So apart from Mr Moore we think absolutely alike  I have many friends in Scotland, some of them scottish, but when it comes to rugby or football I can only enjoy their losses. Sad really because I always supported Wales, N Ireland and Scotland at everything and even Ireland above the rest. But when I saw the scots hatred of England (remembering we are only talking about sport ), I decided enough was enough. So I started to enjoy any scottish downfall and bought shares in flag companies 

But as you say anything that nibbles at the French would be good so I'll pray for a draw as rare as those are in Rugby.

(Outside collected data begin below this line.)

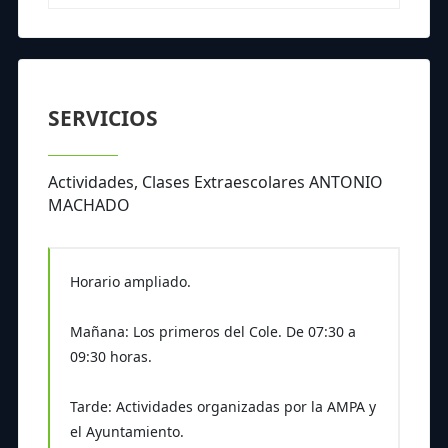
SERVICIOS
Actividades, Clases Extraescolares ANTONIO
MACHADO
Horario ampliado.
Mañana: Los primeros del Cole. De 07:30 a
09:30 horas.
Tarde: Actividades organizadas por la AMPA y
el Ayuntamiento.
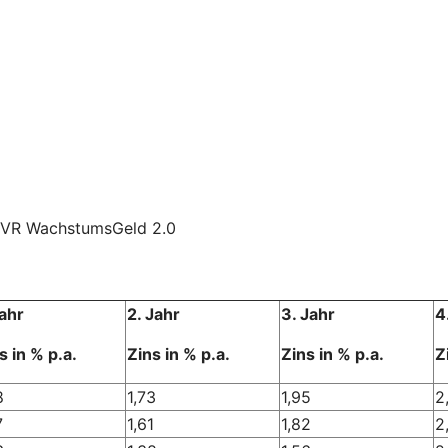
s VR WachstumsGeld 2.0
Jahr
2. Jahr
3. Jahr
4
s in % p.a.
Zins in % p.a.
Zins in % p.a.
Z
8
1,73
1,95
2
7
1,61
1,82
2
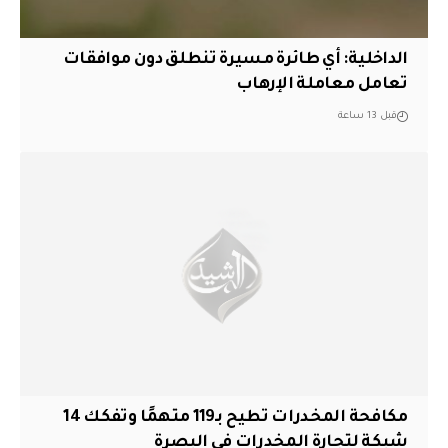
الداخلية: أي طائرة مسيرة تنطلق دون موافقات
تعامل معاملة الإرهاب
قبل 13 ساعة
مكافحة المخدرات تطيح بـ119 متهمًا وتفكك 14
شبكة لتجارة المخدرات في البصرة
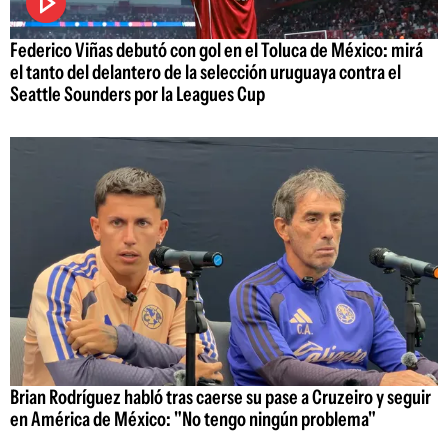
Federico Viñas debutó con gol en el Toluca de México: mirá
el tanto del delantero de la selección uruguaya contra el
Seattle Sounders por la Leagues Cup
Brian Rodríguez habló tras caerse su pase a Cruzeiro y seguir
en América de México: "No tengo ningún problema"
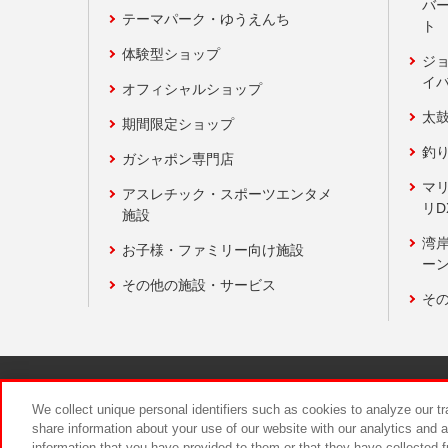
バ
テーマパーク・ゆうえんち
ト
体験型ショップ
ジ
イ
オフィシャルショップ
太
期間限定ショップ
釣
ガシャポン専門店
マ
アスレチック・スポーツエンタメ
リD
施設
湾
お子様・ファミリー向け施設
ーン
その他の施設・サービス
そ
関連会社
サステナビリティ
We collect unique personal identifiers such as cookies to analyze our t
share information about your use of our website with our analytics and 
information that you have provided to them or that they have collected f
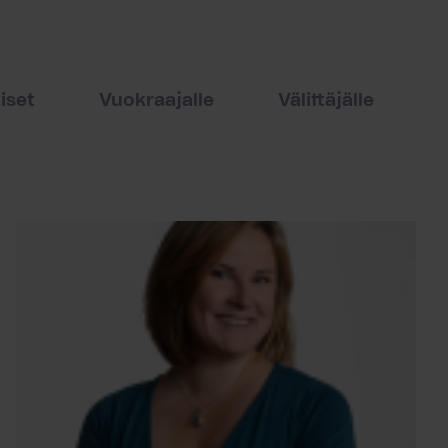
iset
Vuokraajalle
Välittäjälle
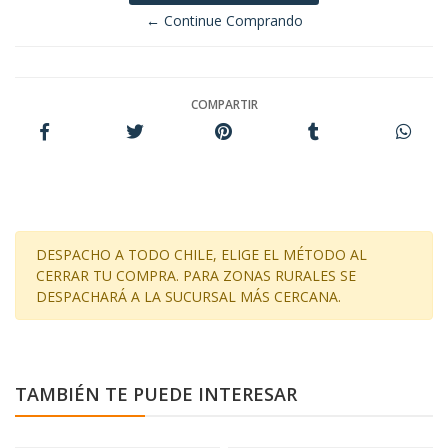
← Continue Comprando
COMPARTIR
DESPACHO A TODO CHILE, ELIGE EL MÉTODO AL
CERRAR TU COMPRA. PARA ZONAS RURALES SE
DESPACHARÁ A LA SUCURSAL MÁS CERCANA.
TAMBIÉN TE PUEDE INTERESAR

Enjoy your rugby Jimenato and don't forget every now and again to give us an update on bars and smoking. I find real observation so much better than the opinions of those who are entrenched and guess


----------



## uffington15 (May 4, 2009)

What a travesty, Italy deserved to have their first win. Driscoll's days are numbered, keep him for the World Cup and we'll have a chance


----------



## bob_bob (Jan 5, 2011)

My lad went to see the match, he's still in Cardiff before he leaves for the Twilight Zone around 11 o'clock and then arrives home in the early hours.


----------



## jimenato (Nov 21, 2009)

uffington15 said:


> What a travesty, Italy deserved to have their first win. Driscoll's days are numbered, keep him for the World Cup and we'll have a chance


It was a great shame - so near, but credit to Ireland for pulling it back.

Italy can't be far from a big surprise - that would be beating France, England or Ireland. Remember that they have beaten both Wales and Scotland including in their first ever season they beat Scotland who were champions at the time, and in another season they beat them both.


----------



## thrax (Nov 13, 2008)

We haven't put a satellite dish up yet as we don't know if we will stay in our current home (rented) or move to another at the end of the 11 month contract. We have a Spanish dish that receives Spanish TV and thousands of useless German channels plus BBC News, CNN, Sky News int. and so on but no entertainment channels in English. So, after considering many options I finally found a site called UKNova. It's free and you can download a large number of programmes including the 6 Nations. Only problem is that you have to watch stuff some hours after broadcast but for me that isn't a problem since we used to have Sky + and recorded nearly everything anyway. The OH can now watch Dancing on Ice and is a happy person again. Only thing with UKNova is obviously you must have an internet connection and at least a speed of 1Mgb and you have to sign up for an account which can take some time as they restrict the number of members to 35000. I had to wait 6 weeks before a slot became available. But most are ex-pats and most are very helpful on the tech forums. They do ask for donations to help with their running costs but otherwise it is free.


----------